Jobless Claims Rise Again

The Bureau of Labor Statistics announced this morning that, for the week ending November 21st, Initial Jobless Claims totaled 778k on the heels of the prior week’s slightly revised 748k. Analysts were expecting 730k. For Continuing Claims, the week ending November 14th saw that total fall to 6.07M from 6.37M against an expected drop to 6M. Earlier in the day, the Mortgage Bankers Association reported that Applications rose by 3.9% for the week ending November 20th.

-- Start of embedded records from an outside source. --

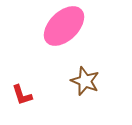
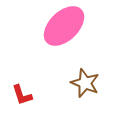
brown star: moved 2 px down
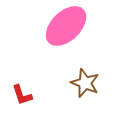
pink ellipse: moved 2 px right
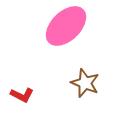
red L-shape: rotated 45 degrees counterclockwise
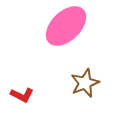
brown star: rotated 28 degrees clockwise
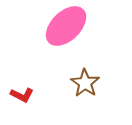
brown star: rotated 16 degrees counterclockwise
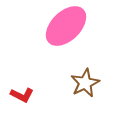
brown star: rotated 12 degrees clockwise
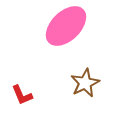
red L-shape: rotated 40 degrees clockwise
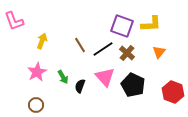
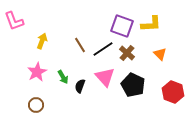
orange triangle: moved 1 px right, 2 px down; rotated 24 degrees counterclockwise
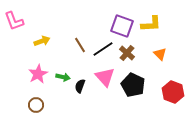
yellow arrow: rotated 49 degrees clockwise
pink star: moved 1 px right, 2 px down
green arrow: rotated 48 degrees counterclockwise
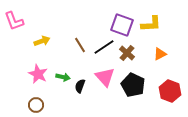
purple square: moved 1 px up
black line: moved 1 px right, 2 px up
orange triangle: rotated 48 degrees clockwise
pink star: rotated 18 degrees counterclockwise
red hexagon: moved 3 px left, 1 px up
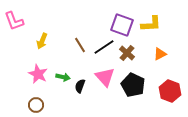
yellow arrow: rotated 133 degrees clockwise
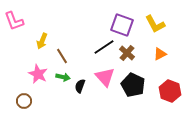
yellow L-shape: moved 4 px right; rotated 65 degrees clockwise
brown line: moved 18 px left, 11 px down
brown circle: moved 12 px left, 4 px up
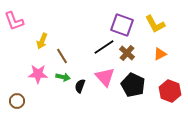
pink star: rotated 24 degrees counterclockwise
brown circle: moved 7 px left
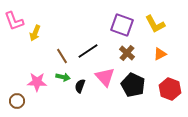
yellow arrow: moved 7 px left, 8 px up
black line: moved 16 px left, 4 px down
pink star: moved 1 px left, 8 px down
red hexagon: moved 2 px up
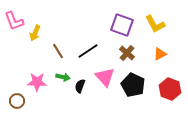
brown line: moved 4 px left, 5 px up
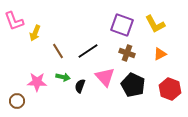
brown cross: rotated 21 degrees counterclockwise
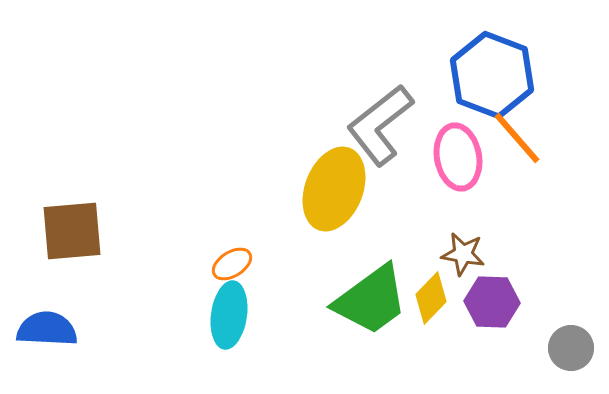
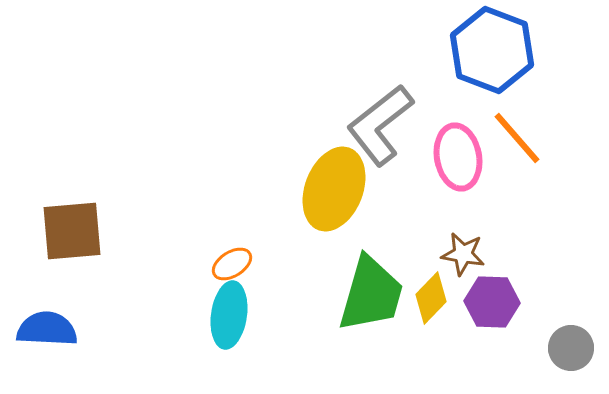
blue hexagon: moved 25 px up
green trapezoid: moved 6 px up; rotated 38 degrees counterclockwise
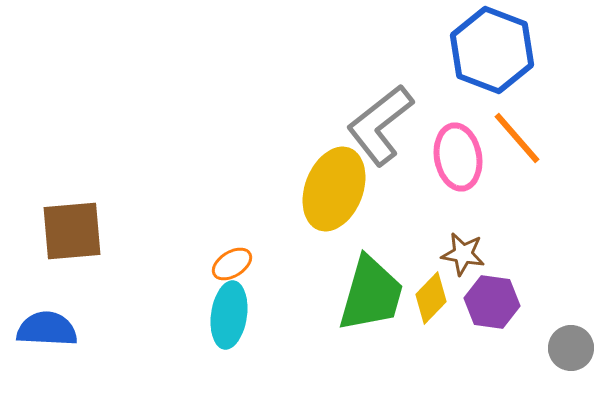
purple hexagon: rotated 6 degrees clockwise
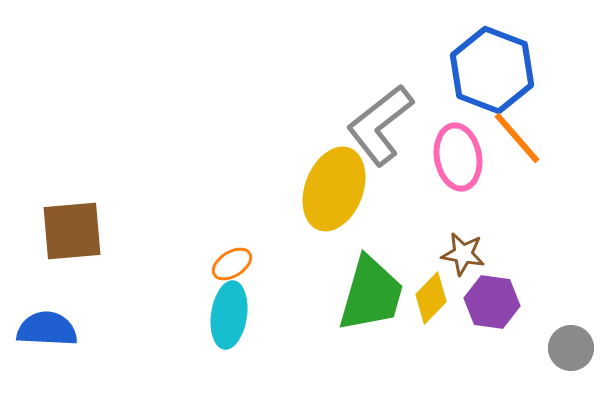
blue hexagon: moved 20 px down
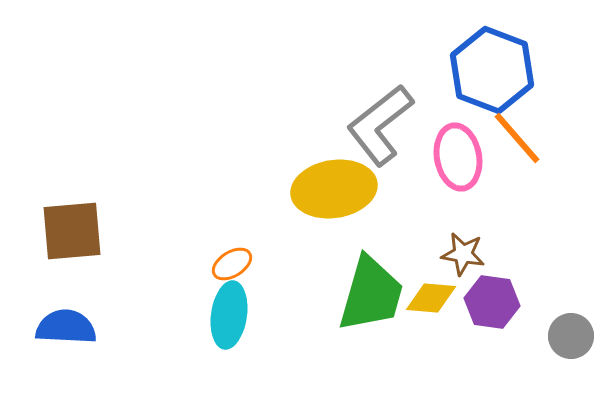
yellow ellipse: rotated 60 degrees clockwise
yellow diamond: rotated 51 degrees clockwise
blue semicircle: moved 19 px right, 2 px up
gray circle: moved 12 px up
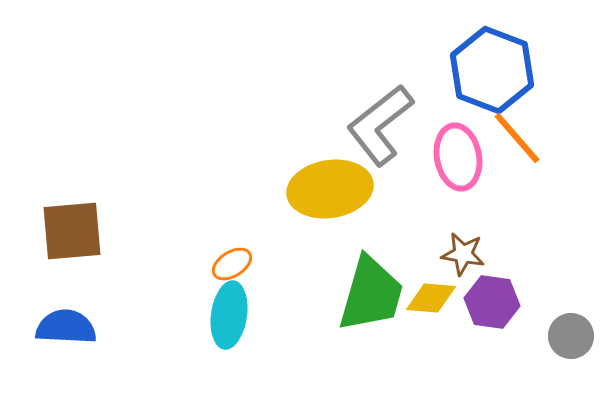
yellow ellipse: moved 4 px left
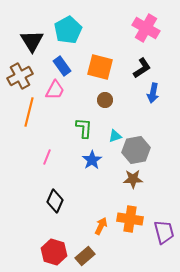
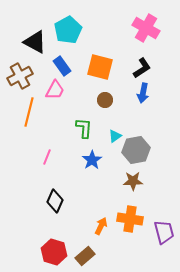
black triangle: moved 3 px right, 1 px down; rotated 30 degrees counterclockwise
blue arrow: moved 10 px left
cyan triangle: rotated 16 degrees counterclockwise
brown star: moved 2 px down
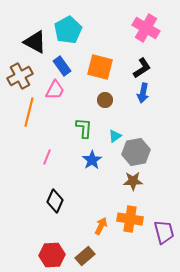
gray hexagon: moved 2 px down
red hexagon: moved 2 px left, 3 px down; rotated 20 degrees counterclockwise
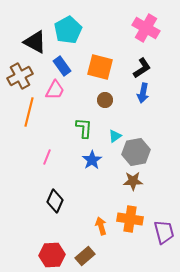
orange arrow: rotated 42 degrees counterclockwise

The Bureau of Economic Analysis also published its second estimate of Q3 GDP, and at 33.1%, was unchanged. From the Census Bureau, we learned that Durable Goods Orders in October rose by 1.3% and that was better than the 0.8% that was forecast. Core Capital Goods Orders for last month rose by 0.7% and that also beat the estimates looking for 0.5%. The prior month’s 1% rise was revised to 1.9%.

While equity markets look like they’re taking a breather today, Treasury prices are up slightly with the Ten-Year’s yield dipping to 0.87%. The Long Bond looks to be resting at around 1.60%. The rally in crude oil is continuing and the price per barrel has worked its way up to $45.53. Gold is also up so far and is trading around $1,815.